▶ [Task]:
Within the records below, filter for lines carrying the word "gibi" and copy them.

┌──

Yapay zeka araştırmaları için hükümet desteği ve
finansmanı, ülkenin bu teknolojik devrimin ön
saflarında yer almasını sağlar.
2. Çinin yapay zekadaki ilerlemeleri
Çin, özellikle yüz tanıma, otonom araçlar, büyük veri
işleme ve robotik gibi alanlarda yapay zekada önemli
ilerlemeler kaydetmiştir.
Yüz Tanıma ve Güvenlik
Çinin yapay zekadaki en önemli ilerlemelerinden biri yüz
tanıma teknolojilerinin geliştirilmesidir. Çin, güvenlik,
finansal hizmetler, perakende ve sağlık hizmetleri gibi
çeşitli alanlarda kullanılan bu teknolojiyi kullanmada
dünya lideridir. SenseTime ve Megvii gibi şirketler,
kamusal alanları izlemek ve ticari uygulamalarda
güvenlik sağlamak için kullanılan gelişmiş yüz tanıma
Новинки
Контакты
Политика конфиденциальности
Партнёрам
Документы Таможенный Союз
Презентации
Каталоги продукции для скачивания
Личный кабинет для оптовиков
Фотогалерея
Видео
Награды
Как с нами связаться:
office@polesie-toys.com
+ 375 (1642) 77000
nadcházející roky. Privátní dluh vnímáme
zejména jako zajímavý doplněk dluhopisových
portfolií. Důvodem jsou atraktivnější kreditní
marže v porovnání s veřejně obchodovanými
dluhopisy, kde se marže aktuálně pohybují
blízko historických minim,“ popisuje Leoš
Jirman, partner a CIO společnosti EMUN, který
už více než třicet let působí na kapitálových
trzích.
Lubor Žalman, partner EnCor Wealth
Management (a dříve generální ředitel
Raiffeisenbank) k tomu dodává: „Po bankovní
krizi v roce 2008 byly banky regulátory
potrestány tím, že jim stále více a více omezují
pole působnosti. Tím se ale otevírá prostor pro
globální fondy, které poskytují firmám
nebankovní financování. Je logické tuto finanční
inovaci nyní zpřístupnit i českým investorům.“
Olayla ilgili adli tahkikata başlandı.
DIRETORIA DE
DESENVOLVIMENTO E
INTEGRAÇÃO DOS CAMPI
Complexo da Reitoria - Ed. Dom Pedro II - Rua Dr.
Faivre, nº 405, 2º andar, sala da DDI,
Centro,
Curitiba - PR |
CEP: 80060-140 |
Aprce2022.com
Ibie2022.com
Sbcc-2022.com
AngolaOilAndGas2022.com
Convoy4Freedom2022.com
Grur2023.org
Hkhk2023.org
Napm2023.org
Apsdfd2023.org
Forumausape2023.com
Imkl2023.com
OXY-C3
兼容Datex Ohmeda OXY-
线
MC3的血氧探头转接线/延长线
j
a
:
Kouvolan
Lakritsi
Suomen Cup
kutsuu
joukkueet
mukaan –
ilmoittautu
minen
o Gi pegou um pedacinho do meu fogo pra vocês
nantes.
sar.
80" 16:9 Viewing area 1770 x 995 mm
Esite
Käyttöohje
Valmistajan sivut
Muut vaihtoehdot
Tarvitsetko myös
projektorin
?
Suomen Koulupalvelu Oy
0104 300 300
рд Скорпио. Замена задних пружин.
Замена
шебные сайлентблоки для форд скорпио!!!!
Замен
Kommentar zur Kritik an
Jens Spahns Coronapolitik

└──

▶ [The completed task]:
işleme ve robotik gibi alanlarda yapay zekada önemli
finansal hizmetler, perakende ve sağlık hizmetleri gibi
dünya lideridir. SenseTime ve Megvii gibi şirketler,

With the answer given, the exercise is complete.